CU Boulder's QB50 CubeSat, named "Challenger," was successfully deployed from the International Space Station on May 24th at 11:25 PM MDT.
The release coming just over a month after the satellite was launched from Cape Canveral to the ISS. Challenger is a nano-satellite, about the size of a loaf of bread, and was designed and built by students working under the direction of aerospace faculty. CubeSats generally weigh less than three pounds each and use off-the-shelf electronic components. They are designed to facilitate access to space research at lower cost.
The satellite is operating successfully, with data being received at 12:48 AM when Challenger passed over CU Boulder's ground monitoring station on east campus. Over the next week, students and faculty will evaluate the information they have received and work through their commissioning checklist to ready the CubeSat for its long term mission.
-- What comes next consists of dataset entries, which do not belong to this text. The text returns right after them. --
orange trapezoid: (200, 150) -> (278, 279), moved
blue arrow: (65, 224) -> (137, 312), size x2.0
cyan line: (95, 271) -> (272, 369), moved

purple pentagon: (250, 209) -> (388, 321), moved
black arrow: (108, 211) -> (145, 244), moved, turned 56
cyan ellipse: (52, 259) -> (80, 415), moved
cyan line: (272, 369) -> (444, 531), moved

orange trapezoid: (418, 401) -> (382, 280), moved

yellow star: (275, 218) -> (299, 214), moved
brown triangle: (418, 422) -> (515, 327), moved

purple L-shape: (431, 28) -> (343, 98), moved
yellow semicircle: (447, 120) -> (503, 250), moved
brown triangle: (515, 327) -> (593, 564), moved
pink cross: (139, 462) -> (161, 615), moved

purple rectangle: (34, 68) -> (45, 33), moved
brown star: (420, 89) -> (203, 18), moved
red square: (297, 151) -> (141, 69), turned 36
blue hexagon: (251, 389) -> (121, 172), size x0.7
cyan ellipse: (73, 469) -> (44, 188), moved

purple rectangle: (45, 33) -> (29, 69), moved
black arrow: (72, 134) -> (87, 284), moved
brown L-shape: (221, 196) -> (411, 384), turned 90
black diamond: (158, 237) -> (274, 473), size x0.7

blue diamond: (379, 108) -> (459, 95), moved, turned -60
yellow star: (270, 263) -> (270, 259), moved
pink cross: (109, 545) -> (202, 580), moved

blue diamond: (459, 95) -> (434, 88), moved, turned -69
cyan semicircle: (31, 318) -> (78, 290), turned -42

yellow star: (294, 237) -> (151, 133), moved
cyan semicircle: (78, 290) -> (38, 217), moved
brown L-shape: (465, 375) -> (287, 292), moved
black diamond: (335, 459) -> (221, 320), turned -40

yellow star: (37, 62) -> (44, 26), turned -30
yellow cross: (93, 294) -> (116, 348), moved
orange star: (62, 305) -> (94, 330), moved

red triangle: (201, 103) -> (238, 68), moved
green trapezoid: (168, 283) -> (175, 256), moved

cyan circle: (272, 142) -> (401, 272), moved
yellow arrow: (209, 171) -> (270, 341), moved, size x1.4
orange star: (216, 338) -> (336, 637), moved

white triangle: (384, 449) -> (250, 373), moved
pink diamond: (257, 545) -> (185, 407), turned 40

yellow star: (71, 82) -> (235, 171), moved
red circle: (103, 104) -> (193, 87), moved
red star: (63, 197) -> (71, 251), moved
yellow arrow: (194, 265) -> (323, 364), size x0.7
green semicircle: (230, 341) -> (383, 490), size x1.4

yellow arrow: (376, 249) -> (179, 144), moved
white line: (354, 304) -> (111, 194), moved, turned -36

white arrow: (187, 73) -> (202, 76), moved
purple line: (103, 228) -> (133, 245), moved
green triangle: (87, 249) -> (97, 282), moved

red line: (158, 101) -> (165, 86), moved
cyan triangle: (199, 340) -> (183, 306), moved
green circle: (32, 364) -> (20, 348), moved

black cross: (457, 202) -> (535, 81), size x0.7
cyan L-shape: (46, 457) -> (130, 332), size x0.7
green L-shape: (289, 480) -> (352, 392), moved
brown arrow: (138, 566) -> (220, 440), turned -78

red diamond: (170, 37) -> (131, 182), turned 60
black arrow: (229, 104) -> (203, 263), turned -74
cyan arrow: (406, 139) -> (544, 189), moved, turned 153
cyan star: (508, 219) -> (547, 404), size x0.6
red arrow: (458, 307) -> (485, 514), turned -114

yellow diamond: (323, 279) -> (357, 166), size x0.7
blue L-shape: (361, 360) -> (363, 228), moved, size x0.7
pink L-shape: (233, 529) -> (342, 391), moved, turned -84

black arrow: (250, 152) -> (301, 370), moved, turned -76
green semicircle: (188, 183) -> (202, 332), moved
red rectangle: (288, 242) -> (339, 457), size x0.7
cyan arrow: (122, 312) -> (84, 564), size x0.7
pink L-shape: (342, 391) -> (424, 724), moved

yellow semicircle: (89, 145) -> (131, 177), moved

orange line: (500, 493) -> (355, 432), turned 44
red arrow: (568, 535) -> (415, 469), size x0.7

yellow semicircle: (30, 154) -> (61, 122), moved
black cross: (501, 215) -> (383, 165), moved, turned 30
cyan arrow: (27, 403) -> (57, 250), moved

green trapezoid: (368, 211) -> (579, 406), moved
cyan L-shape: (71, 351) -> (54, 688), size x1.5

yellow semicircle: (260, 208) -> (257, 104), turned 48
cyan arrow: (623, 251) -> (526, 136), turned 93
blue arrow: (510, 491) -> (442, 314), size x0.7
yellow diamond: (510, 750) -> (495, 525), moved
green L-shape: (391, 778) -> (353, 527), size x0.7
Challenger is one of more than two dozen small satellites launched in a unique collaboration between between universities and research institutes from 23 countries around the world. The QB50 project is effort of the von Karman Institute, located in Belgium, and aims to learn mjore about the mid-lower thermosphere, an area of the atmosphere located between 125-250 miles in altitude (200-400 km). What we know about this area of the thermosphere is limited because it is difficult and risky to reach. It is too high in altitude to be measured by ground radar or small rockets and is too low for most satellites.